If you are using a relatively advanced trading platform, then you may have considered creating expert advisors (EAs) to assist you with your trading or even automating it. However, putting together an EA is not something that should be taken lightly – after all, the reason you are creating an EA is that you want to capture a set of rules that will result in increased profitability, rather than a poorly designed EA that can actually lose you money.
What are the steps in creating an EA?
When software experts sit down to create a program, they don’t just start writing code. Before a single line is written, they have taken the time to design exactly what they want – how is it supposed to behave, what are the inputs and outputs and so on. Exactly the same thing applies when creating an EA – you need to think through your strategy carefully.
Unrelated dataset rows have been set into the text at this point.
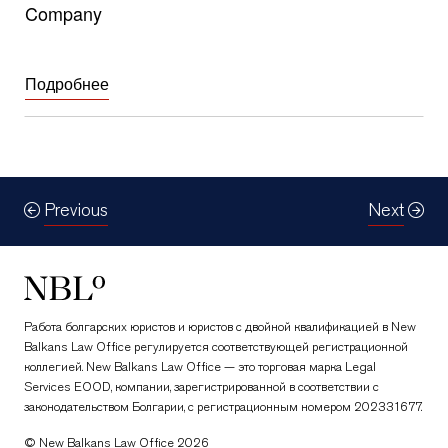
Company
Подробнее
Previous
Next
New Balkans Law Office
Работа болгарских юристов и юристов с двойной квалификацией в New
Balkans Law Office регулируется соответствующей регистрационной
коллегией. New Balkans Law Office — это торговая марка Legal
Services EOOD, компании, зарегистрированной в соответствии с
законодательством Болгарии, с регистрационным номером 202331677.
© New Balkans Law Office 2026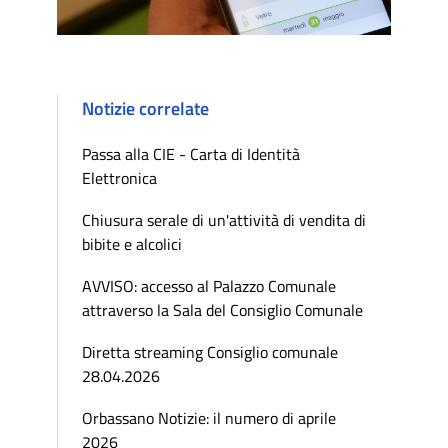
Notizie correlate
Passa alla CIE - Carta di Identità
Elettronica
Chiusura serale di un'attività di vendita di
bibite e alcolici
AVVISO: accesso al Palazzo Comunale
attraverso la Sala del Consiglio Comunale
Diretta streaming Consiglio comunale
28.04.2026
Orbassano Notizie: il numero di aprile
2026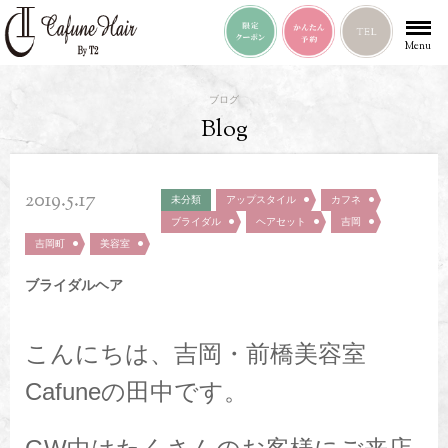
Menu
ブログ
Blog
2019.5.17
未分類
アップスタイル
カフネ
ブライダル
ヘアセット
吉岡
吉岡町
美容室
ブライダルヘア
こんにちは、吉岡・前橋美容室
Cafuneの田中です。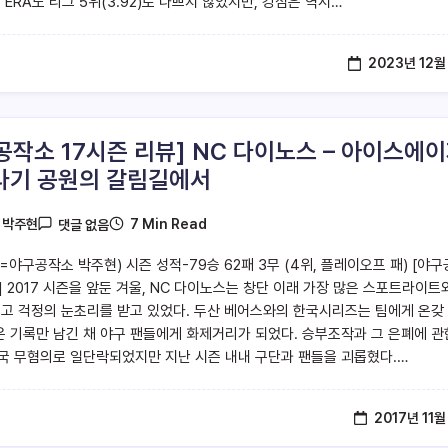
 ERA도 리그 5위(3.92)로 나쁘지 않았지만, 강점은 역시…
2023년 12월
공작소 17시즌 리뷰] NC 다이노스 – 아이스에
라기 공원의 갈림길에서
7 Min Read
y
박주현
댓글 없음
=야구공작소 박주현) 시즌 성적-79승 62패 3무 (4위, 플레이오프 패) [야
] 2017 시즌을 앞둔 겨울, NC 다이노스는 창단 이래 가장 많은 스포트라이트
리고 걱정의 눈초리를 받고 있었다. 두산 베어스와의 한국시리즈는 팀에게 온갖
 기록만 남긴 채 야구 팬들에게 화제거리가 되었다. 승부조작과 그 은폐에 관
국 무혐의로 일단락되었지만 지난 시즌 내내 구단과 팬들을 괴롭혔다.…
2017년 11월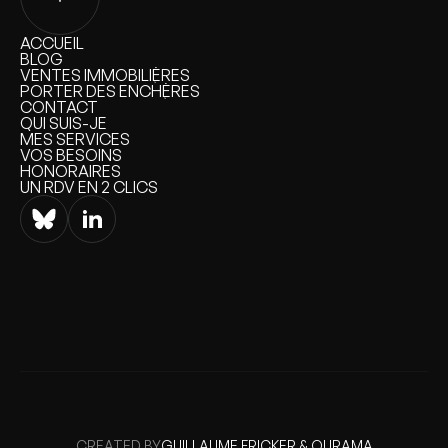
ACCUEIL
ACCUEIL
BLOG
BLOG
VENTES IMMOBILIÈRES
VENTES IMMOBILIÈRES
PORTER DES ENCHÈRES
PORTER DES ENCHÈRES
CONTACT
CONTACT
QUI SUIS-JE
QUI SUIS-JE
MES SERVICES
MES SERVICES
VOS BESOINS
VOS BESOINS
HONORAIRES
HONORAIRES
UN RDV EN 2 CLICS
UN RDV EN 2 CLICS
CREATED BY
GUILLAUME FRICKER & OURAMA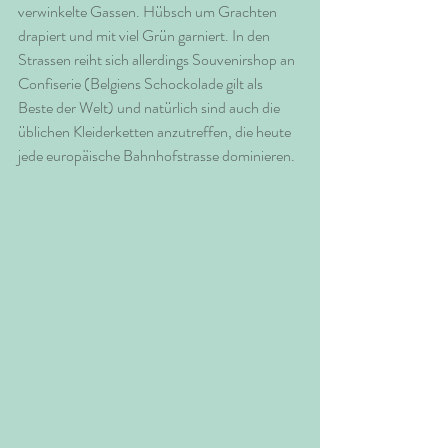
verwinkelte Gassen. Hübsch um Grachten 
drapiert und mit viel Grün garniert. In den 
Strassen reiht sich allerdings Souvenirshop an 
Confiserie (Belgiens Schockolade gilt als 
Beste der Welt) und natürlich sind auch die 
üblichen Kleiderketten anzutreffen, die heute 
jede europäische Bahnhofstrasse dominieren.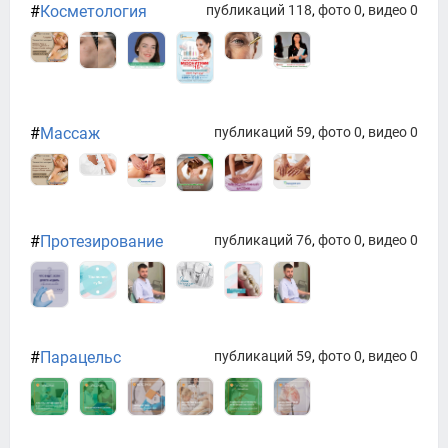
#
Косметология
публикаций 118
,
фото 0
,
видео 0
#
Массаж
публикаций 59
,
фото 0
,
видео 0
#
Протезирование
публикаций 76
,
фото 0
,
видео 0
#
Парацельс
публикаций 59
,
фото 0
,
видео 0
Only then should you start coding and debugging.
Debugging is not as easy as you think
Once you finally have your code written – and this needs to be done carefully in a well-structured way – you then need to make sure that the EA actually works. While debugging may seem relatively simple, it really isn’t. It is easy to test one or two scenarios, but this is no guarantee that the EA will always work. Instead, you need to look for what are called boundary conditions – strange occurrences that happen at the limits of market behavior. For example, if your EA involves computing a RSI, does it correctly handle the case where the market has risen or fallen for every day in the RSI measurement period?
Expect the unexpected
Boundary conditions are one type of unexpected thing you need to cope with, but you need to take a cautious approach all the way back to your initial strategy. No one can completely predict financial markets, so it’s important that you build plenty of safety margin into your strategy when you are first developing it. For example, steer away from maximum leverage – this will give you much more leeway to cope with unexpected volatility.
Don’t get too complicated
The more complex a thing is, the more likely it is to fail. This is certainly the case with EAs. At the simplest level, the more complexity you put into your EA, the more likely it is to have a bug in it.
However, there is an even more important threat with complexity. Even if an EA performs exactly as designed, as complexity increases it becomes more and more difficult to verify that it is continuing to deliver the sort of trading performance you expect.
High levels of complexity can lead to completely unpredictable results when market conditions change significantly, and even if you manage to confirm that the EA is working correctly in future with back testing, you will end up doing huge amounts of unnecessary work. Stick to something simple that reflects your trading strategy and then perfect it, rather than trying to build a better mousetrap.